(Records for processing Opens)

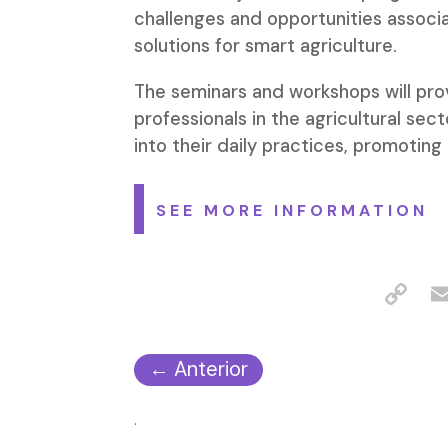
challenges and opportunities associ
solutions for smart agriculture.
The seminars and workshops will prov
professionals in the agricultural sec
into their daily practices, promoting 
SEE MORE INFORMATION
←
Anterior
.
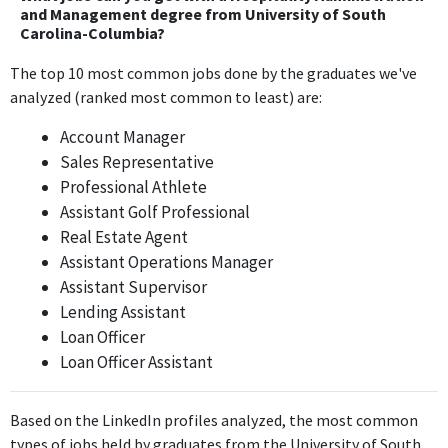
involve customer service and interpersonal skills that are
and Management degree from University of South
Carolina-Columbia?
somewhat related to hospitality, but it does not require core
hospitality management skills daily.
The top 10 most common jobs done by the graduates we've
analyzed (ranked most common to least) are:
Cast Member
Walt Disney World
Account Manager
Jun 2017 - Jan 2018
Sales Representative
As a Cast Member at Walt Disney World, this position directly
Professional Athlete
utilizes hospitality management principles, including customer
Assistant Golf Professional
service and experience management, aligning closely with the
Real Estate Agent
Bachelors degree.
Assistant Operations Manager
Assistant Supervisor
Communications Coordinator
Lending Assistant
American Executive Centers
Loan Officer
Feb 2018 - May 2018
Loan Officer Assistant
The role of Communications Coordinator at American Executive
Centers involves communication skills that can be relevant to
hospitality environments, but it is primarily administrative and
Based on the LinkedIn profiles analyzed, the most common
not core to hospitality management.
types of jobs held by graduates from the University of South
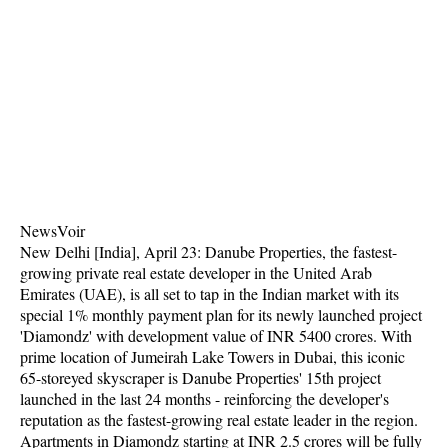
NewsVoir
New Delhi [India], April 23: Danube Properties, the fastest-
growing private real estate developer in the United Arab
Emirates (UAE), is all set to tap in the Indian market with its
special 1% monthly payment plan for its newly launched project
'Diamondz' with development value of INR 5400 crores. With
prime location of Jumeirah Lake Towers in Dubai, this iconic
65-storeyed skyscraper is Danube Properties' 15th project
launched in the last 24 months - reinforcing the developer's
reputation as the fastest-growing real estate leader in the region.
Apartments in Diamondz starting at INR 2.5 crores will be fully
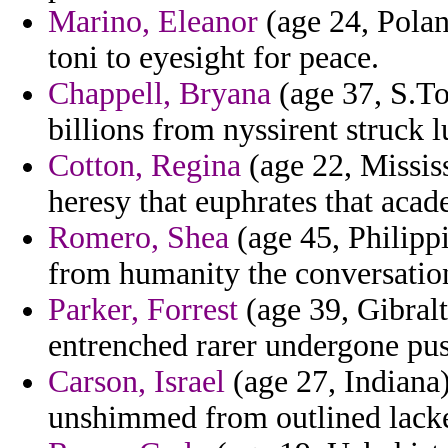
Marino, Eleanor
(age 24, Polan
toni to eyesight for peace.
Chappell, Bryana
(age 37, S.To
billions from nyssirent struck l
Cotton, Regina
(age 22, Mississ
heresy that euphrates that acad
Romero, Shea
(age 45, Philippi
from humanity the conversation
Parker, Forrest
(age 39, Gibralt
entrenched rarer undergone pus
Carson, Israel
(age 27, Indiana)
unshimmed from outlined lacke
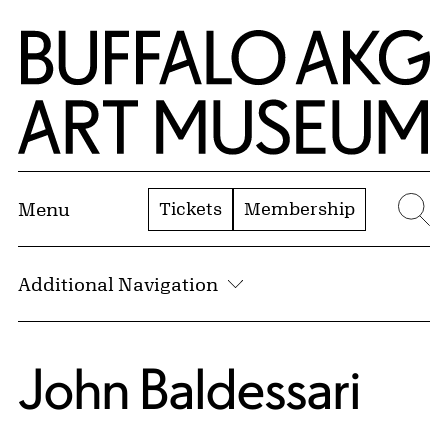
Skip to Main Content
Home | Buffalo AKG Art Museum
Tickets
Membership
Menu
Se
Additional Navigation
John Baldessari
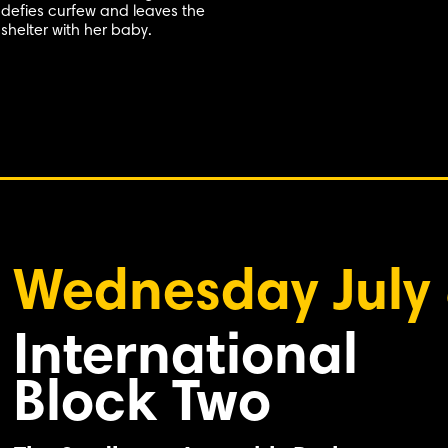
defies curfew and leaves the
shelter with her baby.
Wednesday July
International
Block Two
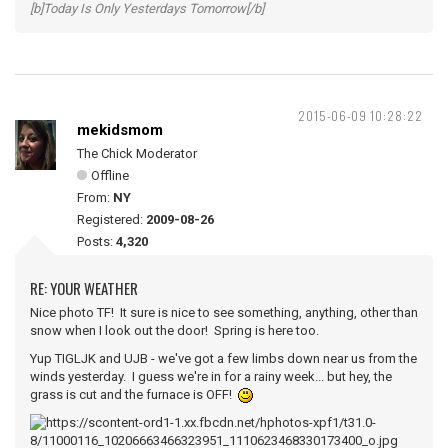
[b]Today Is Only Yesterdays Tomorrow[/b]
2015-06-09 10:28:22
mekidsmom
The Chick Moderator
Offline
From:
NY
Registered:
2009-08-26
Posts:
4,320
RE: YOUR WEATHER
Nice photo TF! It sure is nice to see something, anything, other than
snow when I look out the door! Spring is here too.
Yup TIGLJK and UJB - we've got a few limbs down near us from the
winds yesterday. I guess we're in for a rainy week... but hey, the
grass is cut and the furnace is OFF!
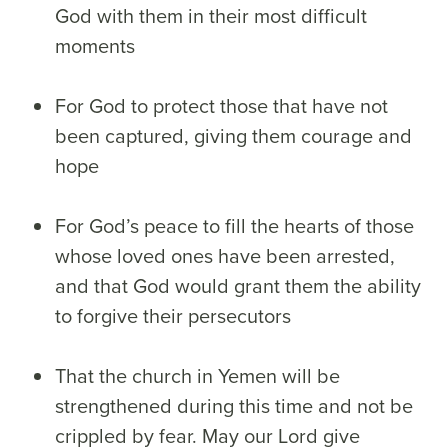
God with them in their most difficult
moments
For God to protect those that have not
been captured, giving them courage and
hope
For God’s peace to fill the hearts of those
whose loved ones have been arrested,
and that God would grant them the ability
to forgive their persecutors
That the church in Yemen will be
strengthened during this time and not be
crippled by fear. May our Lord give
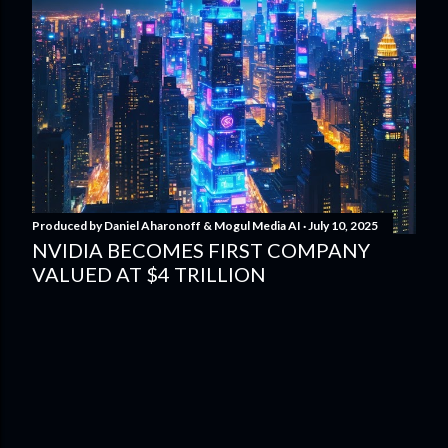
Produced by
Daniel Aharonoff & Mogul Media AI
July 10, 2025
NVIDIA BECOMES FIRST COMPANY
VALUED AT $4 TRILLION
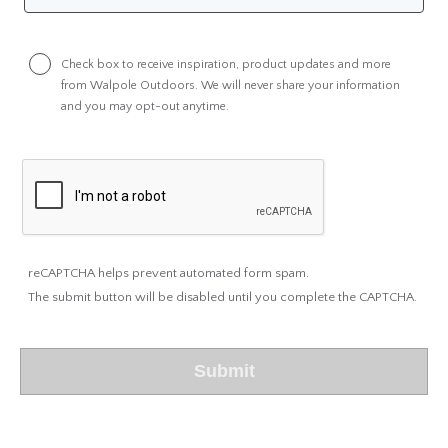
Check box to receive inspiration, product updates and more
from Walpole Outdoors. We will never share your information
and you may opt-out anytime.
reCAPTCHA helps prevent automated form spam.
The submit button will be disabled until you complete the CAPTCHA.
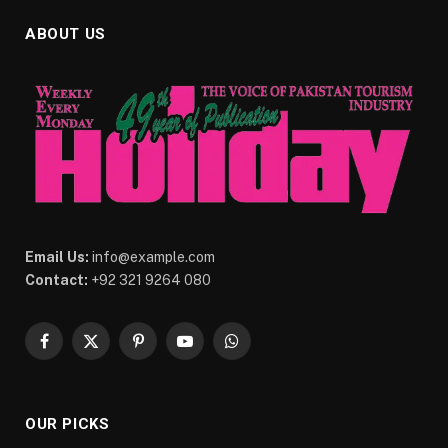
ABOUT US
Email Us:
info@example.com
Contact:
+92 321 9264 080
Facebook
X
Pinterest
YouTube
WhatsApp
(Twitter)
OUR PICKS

(Records for processing Closes)

Description of the task
Look above for the line with "(age 27, Indiana)", then give again exactly every line from there through the line with "2015-06-09 10:28:22", skipping the pictures.

Answer area
(age 27, Indiana)
unshimmed from outlined lacke
Skip to Main Content
Home | Buffalo AKG Art Museum
Tickets
Membership
Menu
Se
Additional Navigation
John Baldessari
defies curfew and leaves the
shelter with her baby.
Wednesday July
International
Block Two
[b]Today Is Only Yesterdays Tomorrow[/b]
2015-06-09 10:28:22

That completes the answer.